EXERCISE REQUIREMENTS. From the entries below, copy every line holding the word "верхний".

DATA TO USE.
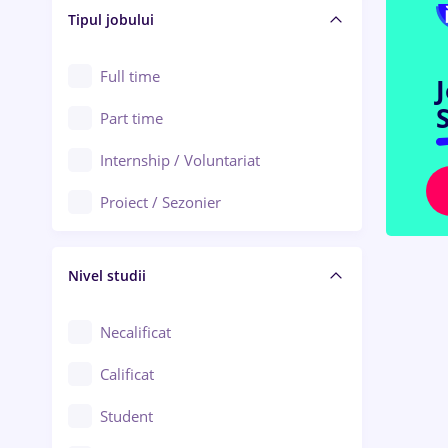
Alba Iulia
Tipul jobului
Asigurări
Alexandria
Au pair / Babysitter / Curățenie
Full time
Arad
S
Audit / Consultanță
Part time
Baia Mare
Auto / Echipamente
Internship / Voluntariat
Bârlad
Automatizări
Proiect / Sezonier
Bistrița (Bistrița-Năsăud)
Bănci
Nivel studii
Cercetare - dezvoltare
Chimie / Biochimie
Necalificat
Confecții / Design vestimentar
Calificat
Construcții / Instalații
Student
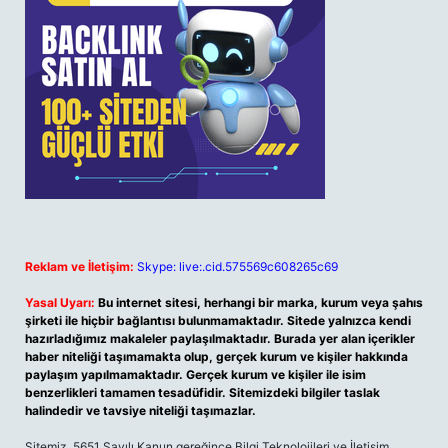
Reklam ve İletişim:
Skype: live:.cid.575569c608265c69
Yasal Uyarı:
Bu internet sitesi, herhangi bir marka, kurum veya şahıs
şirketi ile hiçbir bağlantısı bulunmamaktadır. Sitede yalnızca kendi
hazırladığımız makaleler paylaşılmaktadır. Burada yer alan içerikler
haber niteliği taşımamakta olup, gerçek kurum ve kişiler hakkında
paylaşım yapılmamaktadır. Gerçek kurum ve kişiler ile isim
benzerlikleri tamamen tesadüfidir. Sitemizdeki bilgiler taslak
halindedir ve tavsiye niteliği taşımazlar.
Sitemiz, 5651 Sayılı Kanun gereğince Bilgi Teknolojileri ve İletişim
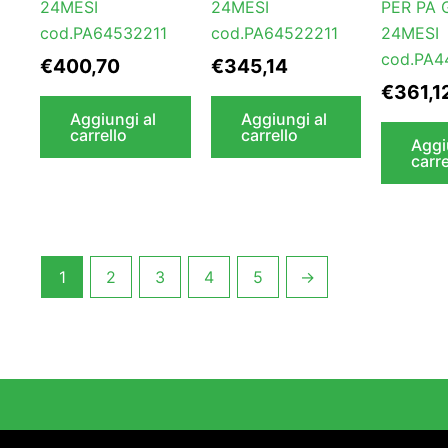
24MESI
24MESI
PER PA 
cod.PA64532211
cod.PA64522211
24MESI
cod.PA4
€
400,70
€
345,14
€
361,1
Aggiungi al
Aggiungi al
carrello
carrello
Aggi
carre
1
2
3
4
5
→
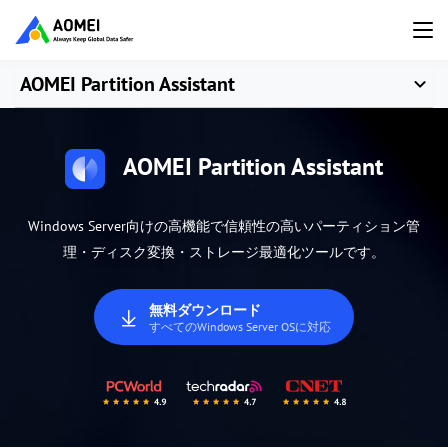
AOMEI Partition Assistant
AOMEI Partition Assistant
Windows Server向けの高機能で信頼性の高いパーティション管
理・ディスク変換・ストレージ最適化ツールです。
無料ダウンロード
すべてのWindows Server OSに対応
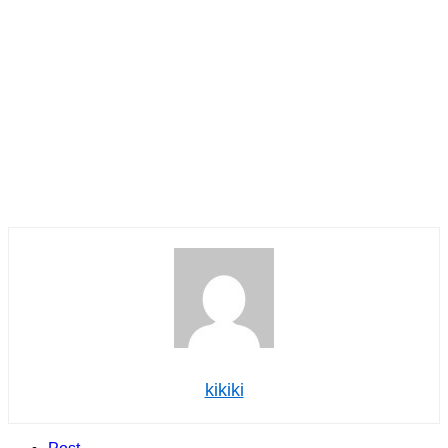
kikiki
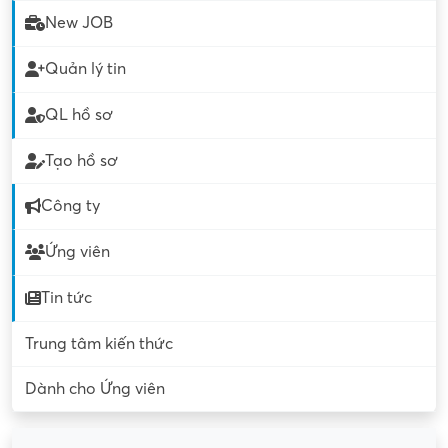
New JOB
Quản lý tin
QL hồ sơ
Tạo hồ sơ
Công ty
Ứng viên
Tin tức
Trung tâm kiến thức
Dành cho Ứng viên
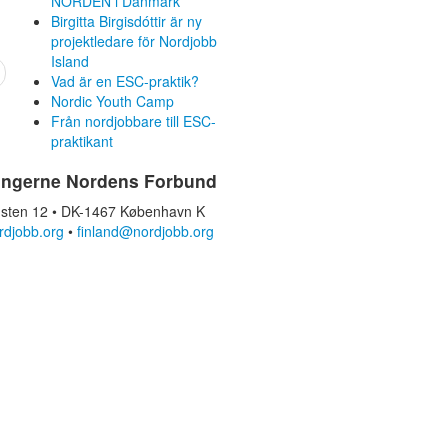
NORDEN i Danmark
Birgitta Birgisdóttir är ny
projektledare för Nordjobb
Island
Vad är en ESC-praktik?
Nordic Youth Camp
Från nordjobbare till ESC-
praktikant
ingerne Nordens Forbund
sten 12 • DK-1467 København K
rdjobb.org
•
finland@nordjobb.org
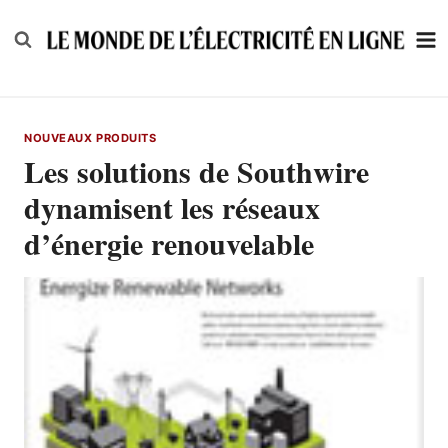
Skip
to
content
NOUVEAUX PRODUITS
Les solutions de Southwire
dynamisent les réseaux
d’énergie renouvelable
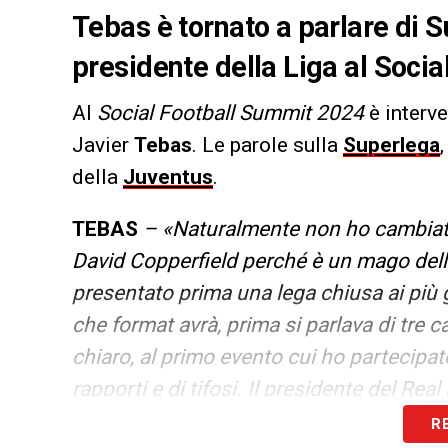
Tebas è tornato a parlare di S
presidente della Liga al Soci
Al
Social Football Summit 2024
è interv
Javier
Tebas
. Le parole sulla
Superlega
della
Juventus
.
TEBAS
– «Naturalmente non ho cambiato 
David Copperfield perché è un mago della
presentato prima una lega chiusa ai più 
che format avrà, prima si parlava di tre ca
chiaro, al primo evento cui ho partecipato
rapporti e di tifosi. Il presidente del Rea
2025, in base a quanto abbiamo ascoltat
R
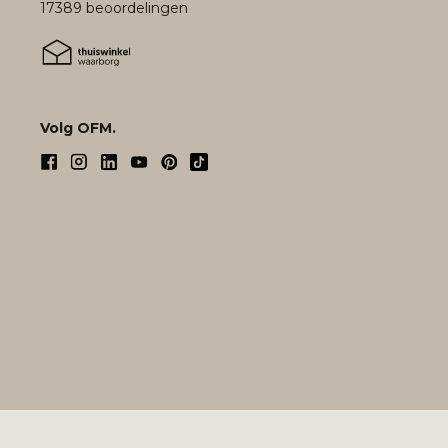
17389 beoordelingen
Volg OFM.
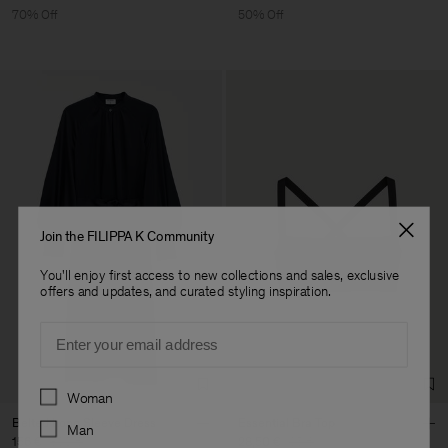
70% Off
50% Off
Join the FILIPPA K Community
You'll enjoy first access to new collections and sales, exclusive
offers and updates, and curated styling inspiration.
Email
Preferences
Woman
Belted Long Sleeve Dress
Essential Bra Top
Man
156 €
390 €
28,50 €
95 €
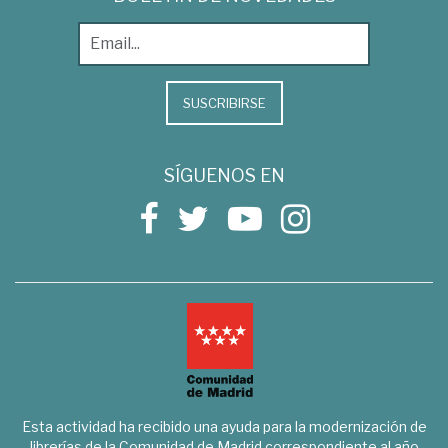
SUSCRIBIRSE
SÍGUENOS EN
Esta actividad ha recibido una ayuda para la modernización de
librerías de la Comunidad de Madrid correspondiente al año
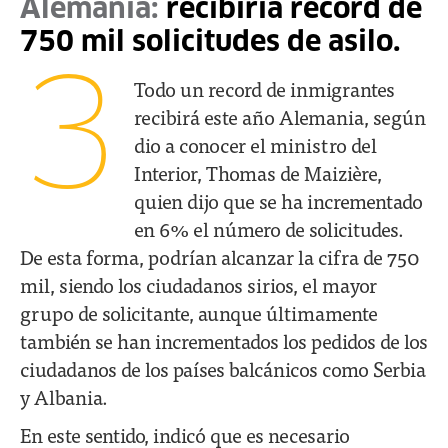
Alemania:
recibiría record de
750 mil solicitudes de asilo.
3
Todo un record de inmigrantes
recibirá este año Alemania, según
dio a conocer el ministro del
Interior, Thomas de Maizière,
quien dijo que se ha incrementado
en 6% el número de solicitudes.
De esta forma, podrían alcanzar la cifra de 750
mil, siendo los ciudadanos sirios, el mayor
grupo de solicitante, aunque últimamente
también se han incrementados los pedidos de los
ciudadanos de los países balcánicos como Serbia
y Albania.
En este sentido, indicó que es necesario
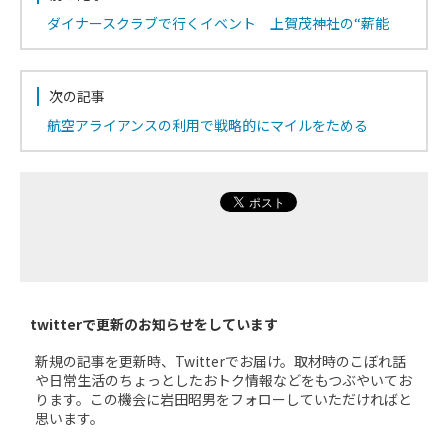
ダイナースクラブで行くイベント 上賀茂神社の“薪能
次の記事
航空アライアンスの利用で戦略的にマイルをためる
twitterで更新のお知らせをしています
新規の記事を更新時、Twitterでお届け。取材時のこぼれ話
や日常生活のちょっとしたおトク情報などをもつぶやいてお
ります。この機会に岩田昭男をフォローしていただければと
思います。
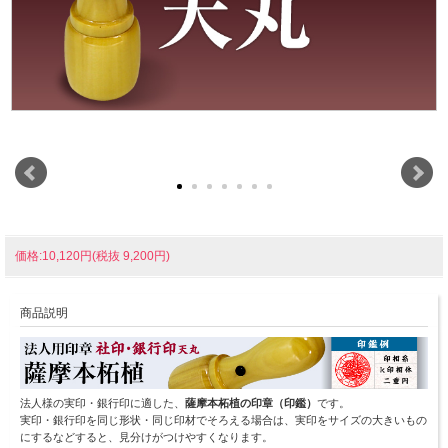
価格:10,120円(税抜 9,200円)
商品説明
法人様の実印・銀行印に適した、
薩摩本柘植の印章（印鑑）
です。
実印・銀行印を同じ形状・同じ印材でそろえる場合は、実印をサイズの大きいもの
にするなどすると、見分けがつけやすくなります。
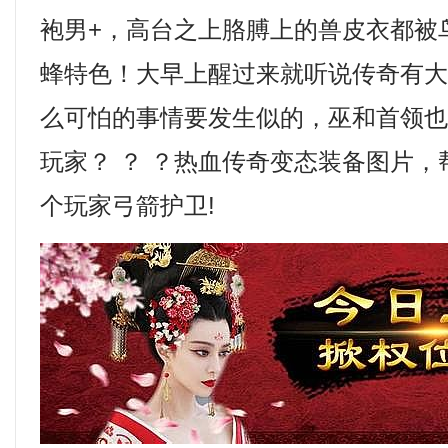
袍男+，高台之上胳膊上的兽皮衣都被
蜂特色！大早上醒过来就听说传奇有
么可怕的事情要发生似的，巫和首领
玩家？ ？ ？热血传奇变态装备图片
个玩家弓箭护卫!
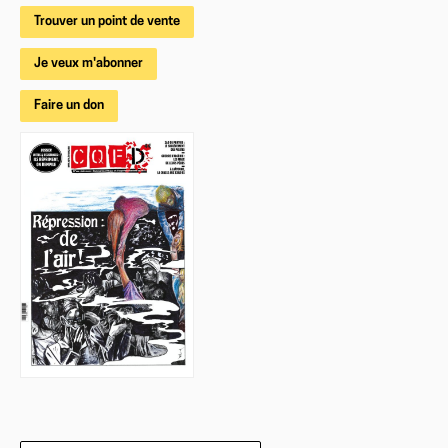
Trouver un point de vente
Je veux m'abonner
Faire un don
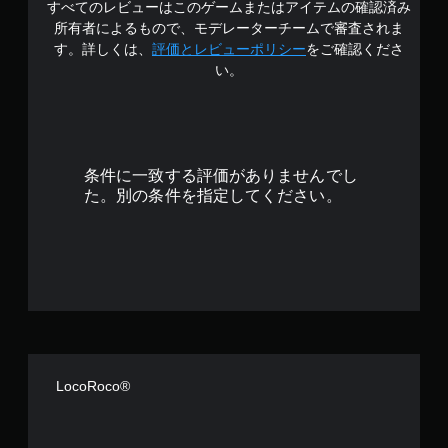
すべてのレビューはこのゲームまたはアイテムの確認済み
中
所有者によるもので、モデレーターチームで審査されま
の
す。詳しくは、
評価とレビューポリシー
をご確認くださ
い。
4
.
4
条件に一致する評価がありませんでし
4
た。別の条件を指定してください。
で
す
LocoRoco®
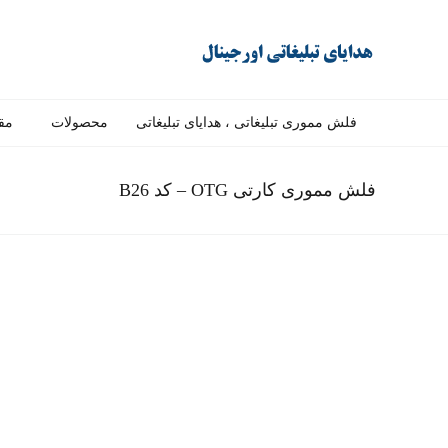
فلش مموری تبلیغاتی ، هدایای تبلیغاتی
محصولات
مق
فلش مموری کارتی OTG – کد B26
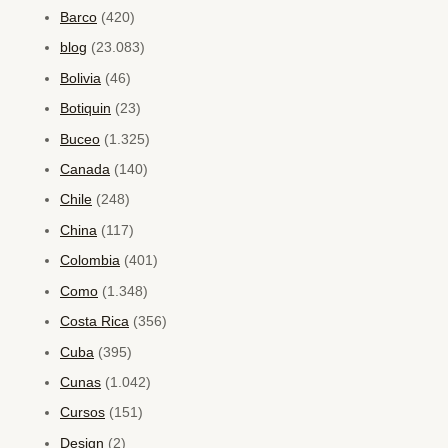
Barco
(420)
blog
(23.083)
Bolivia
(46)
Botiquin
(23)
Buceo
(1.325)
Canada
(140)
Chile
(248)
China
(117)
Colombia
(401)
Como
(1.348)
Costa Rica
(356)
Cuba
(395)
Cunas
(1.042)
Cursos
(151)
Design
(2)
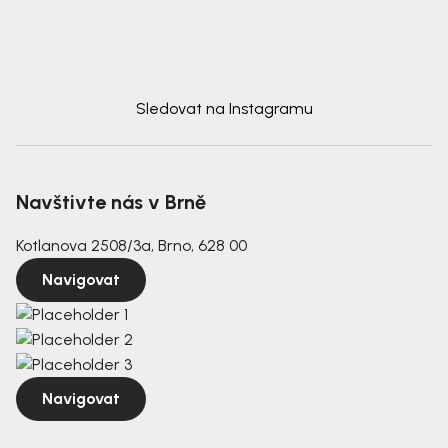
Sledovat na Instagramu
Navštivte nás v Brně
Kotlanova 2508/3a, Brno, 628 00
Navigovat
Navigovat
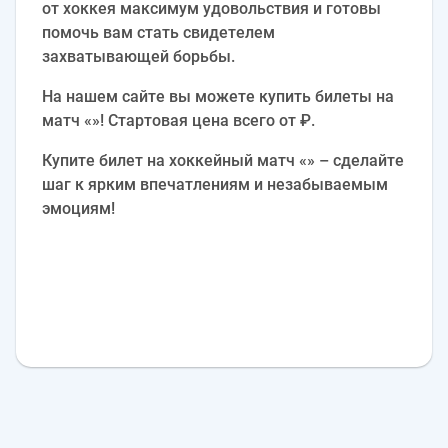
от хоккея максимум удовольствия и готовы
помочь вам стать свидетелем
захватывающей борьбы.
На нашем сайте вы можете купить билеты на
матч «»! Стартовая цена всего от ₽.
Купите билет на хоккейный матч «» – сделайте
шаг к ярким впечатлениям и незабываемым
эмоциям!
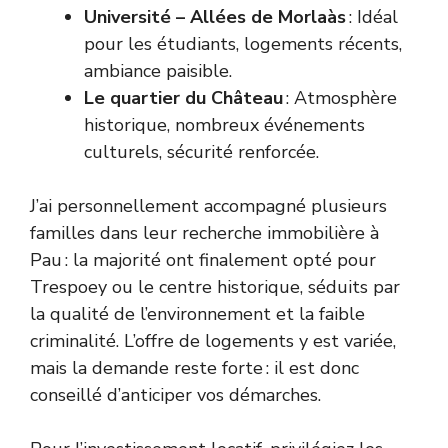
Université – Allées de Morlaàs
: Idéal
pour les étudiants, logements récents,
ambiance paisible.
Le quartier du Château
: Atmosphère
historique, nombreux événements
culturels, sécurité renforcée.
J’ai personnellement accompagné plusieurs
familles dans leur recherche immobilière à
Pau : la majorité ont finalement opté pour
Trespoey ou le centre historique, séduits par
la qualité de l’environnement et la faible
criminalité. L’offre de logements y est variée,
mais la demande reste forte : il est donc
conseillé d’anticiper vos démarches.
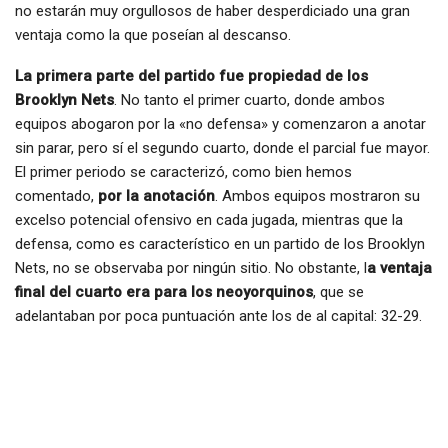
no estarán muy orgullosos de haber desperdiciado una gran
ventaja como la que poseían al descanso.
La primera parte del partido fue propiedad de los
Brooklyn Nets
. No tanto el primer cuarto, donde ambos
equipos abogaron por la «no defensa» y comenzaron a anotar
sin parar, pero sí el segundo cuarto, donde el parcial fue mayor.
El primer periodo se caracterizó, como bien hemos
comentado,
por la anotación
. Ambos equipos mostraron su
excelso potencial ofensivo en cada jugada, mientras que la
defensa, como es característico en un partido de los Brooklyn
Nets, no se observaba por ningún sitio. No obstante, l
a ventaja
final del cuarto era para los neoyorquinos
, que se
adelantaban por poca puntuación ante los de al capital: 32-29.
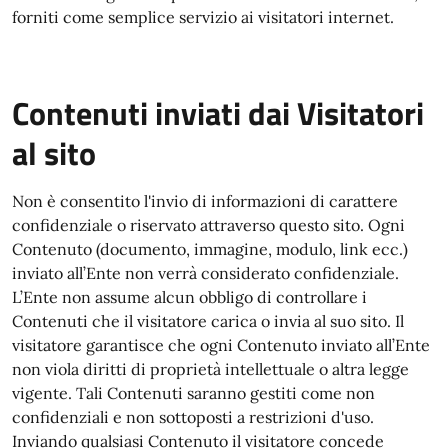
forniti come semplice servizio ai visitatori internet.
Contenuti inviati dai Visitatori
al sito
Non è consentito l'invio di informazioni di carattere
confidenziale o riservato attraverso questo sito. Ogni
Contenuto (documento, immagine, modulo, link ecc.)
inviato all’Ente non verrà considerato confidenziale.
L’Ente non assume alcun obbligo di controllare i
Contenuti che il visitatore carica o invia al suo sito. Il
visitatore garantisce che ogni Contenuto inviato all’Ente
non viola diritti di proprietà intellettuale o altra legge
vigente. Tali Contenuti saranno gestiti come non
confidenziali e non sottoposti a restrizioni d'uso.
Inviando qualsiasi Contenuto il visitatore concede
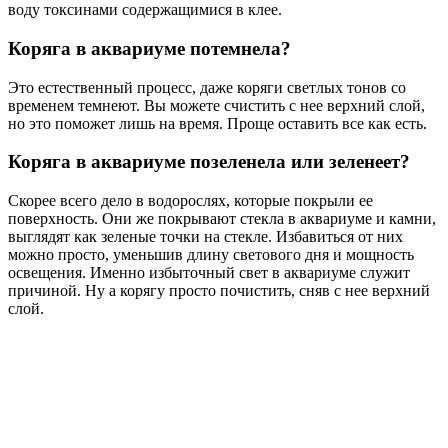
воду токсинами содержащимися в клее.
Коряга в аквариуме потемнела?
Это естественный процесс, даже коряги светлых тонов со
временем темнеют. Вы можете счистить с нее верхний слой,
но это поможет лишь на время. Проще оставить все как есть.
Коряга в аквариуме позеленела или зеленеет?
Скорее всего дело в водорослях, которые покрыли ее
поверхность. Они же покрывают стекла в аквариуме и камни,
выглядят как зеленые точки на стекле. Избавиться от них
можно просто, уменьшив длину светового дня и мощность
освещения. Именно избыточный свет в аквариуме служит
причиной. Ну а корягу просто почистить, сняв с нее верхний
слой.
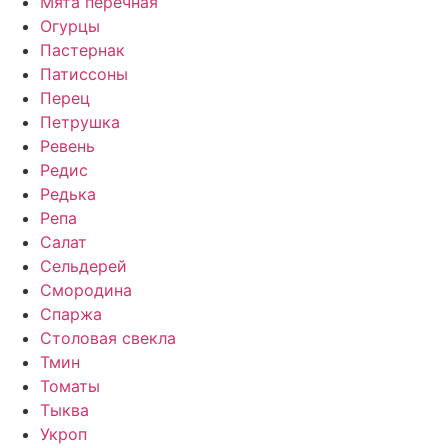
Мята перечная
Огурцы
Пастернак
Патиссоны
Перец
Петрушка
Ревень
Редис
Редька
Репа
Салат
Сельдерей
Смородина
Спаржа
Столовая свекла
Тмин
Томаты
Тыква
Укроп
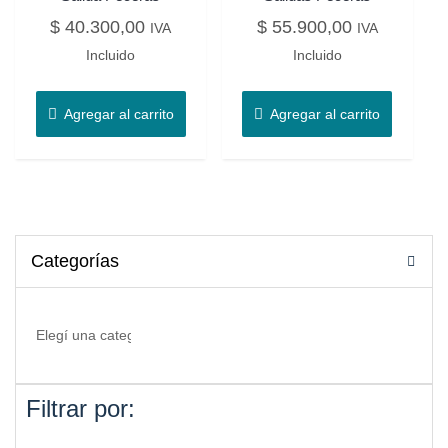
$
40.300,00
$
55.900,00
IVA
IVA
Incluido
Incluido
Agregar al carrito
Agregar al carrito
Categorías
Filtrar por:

RESPONSE AREA.
временем темнеют. Вы можете счистить с нее верхний слой,
причиной. Ну а корягу просто почистить, сняв с нее верхний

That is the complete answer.